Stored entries
>>>

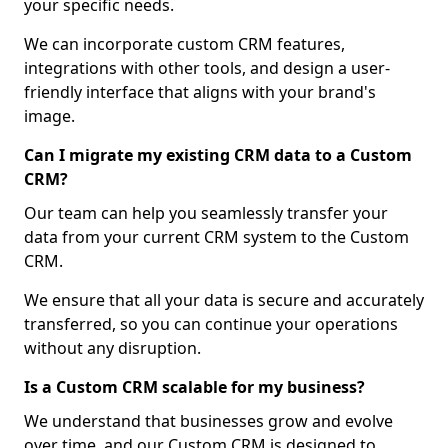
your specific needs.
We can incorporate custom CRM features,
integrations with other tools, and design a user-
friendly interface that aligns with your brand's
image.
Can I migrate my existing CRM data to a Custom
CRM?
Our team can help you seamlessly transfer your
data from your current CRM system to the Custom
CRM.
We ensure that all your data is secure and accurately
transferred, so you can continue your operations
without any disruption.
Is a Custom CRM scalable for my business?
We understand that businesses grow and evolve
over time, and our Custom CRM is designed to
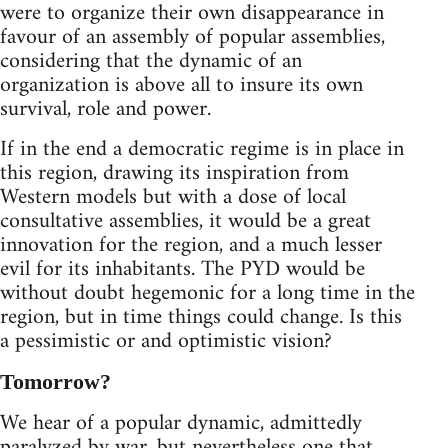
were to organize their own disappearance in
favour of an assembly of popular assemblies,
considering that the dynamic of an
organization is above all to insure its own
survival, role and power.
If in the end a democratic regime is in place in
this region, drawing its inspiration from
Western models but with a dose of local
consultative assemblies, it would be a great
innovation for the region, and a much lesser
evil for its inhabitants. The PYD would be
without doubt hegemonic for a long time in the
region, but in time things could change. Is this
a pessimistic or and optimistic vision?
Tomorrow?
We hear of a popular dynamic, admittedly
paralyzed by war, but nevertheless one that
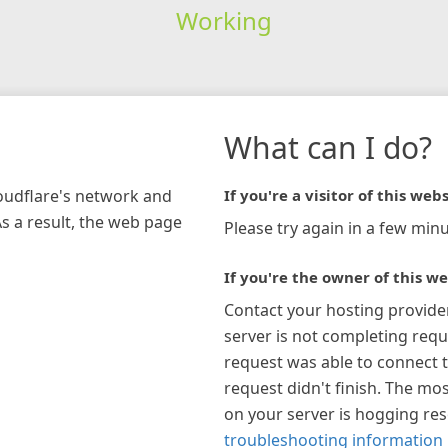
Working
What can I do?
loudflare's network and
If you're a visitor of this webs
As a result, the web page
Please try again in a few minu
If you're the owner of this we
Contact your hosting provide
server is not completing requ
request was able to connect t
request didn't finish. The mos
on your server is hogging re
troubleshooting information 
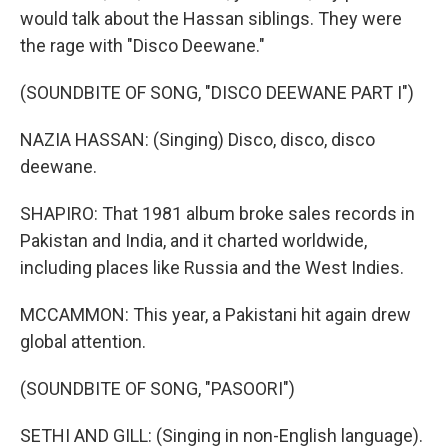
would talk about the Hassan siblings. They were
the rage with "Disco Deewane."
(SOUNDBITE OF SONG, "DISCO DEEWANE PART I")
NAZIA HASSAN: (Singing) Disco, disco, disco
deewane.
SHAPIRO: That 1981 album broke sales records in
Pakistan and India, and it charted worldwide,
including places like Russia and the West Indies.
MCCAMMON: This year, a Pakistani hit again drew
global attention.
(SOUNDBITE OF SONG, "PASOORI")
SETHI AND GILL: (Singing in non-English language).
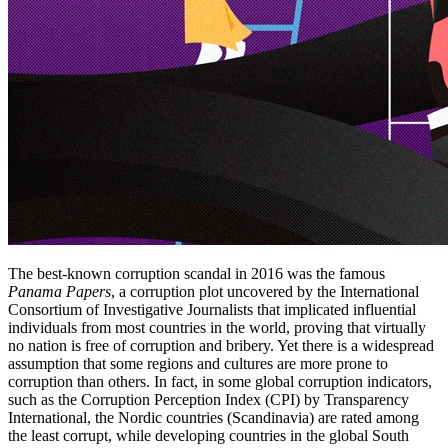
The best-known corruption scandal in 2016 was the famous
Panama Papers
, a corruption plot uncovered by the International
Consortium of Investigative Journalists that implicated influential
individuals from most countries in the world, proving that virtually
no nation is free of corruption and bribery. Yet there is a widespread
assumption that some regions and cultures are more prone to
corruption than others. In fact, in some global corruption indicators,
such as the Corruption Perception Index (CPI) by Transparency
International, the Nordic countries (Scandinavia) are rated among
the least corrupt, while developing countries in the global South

<<<

ABOUT THIS TASK
Could you print all the entries exactly as they stand, with the pictures left out?

WRITTEN SOLUTION
your specific needs.
We can incorporate custom CRM features,
integrations with other tools, and design a user-
friendly interface that aligns with your brand's
image.
Can I migrate my existing CRM data to a Custom
CRM?
Our team can help you seamlessly transfer your
data from your current CRM system to the Custom
CRM.
We ensure that all your data is secure and accurately
transferred, so you can continue your operations
without any disruption.
Is a Custom CRM scalable for my business?
We understand that businesses grow and evolve
over time, and our Custom CRM is designed to
were to organize their own disappearance in
favour of an assembly of popular assemblies,
considering that the dynamic of an
organization is above all to insure its own
survival, role and power.
If in the end a democratic regime is in place in
this region, drawing its inspiration from
Western models but with a dose of local
consultative assemblies, it would be a great
innovation for the region, and a much lesser
evil for its inhabitants. The PYD would be
without doubt hegemonic for a long time in the
region, but in time things could change. Is this
a pessimistic or and optimistic vision?
Tomorrow?
We hear of a popular dynamic, admittedly
paralyzed by war, but nevertheless one that
Working
What can I do?
loudflare's network and
If you're a visitor of this webs
As a result, the web page
Please try again in a few minu
If you're the owner of this we
Contact your hosting provide
server is not completing requ
request was able to connect t
request didn't finish. The mos
on your server is hogging re
troubleshooting information 
would talk about the Hassan siblings. They were
the rage with "Disco Deewane."
(SOUNDBITE OF SONG, "DISCO DEEWANE PART I")
NAZIA HASSAN: (Singing) Disco, disco, disco
deewane.
SHAPIRO: That 1981 album broke sales records in
Pakistan and India, and it charted worldwide,
including places like Russia and the West Indies.
MCCAMMON: This year, a Pakistani hit again drew
global attention.
(SOUNDBITE OF SONG, "PASOORI")
SETHI AND GILL: (Singing in non-English language).
The best-known corruption scandal in 2016 was the famous
Panama Papers
, a corruption plot uncovered by the International
Consortium of Investigative Journalists that implicated influential
individuals from most countries in the world, proving that virtually
no nation is free of corruption and bribery. Yet there is a widespread
assumption that some regions and cultures are more prone to
corruption than others. In fact, in some global corruption indicators,
such as the Corruption Perception Index (CPI) by Transparency
International, the Nordic countries (Scandinavia) are rated among
the least corrupt, while developing countries in the global South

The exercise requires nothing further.